» Records from a data source:
+---+

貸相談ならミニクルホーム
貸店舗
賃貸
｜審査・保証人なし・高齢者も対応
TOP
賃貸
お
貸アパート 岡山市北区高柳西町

+---+

» Activity:
All of the records need to be returned exactly as they are.

» Task result:
貸相談ならミニクルホーム
貸店舗
賃貸
｜審査・保証人なし・高齢者も対応
TOP
賃貸
お
貸アパート 岡山市北区高柳西町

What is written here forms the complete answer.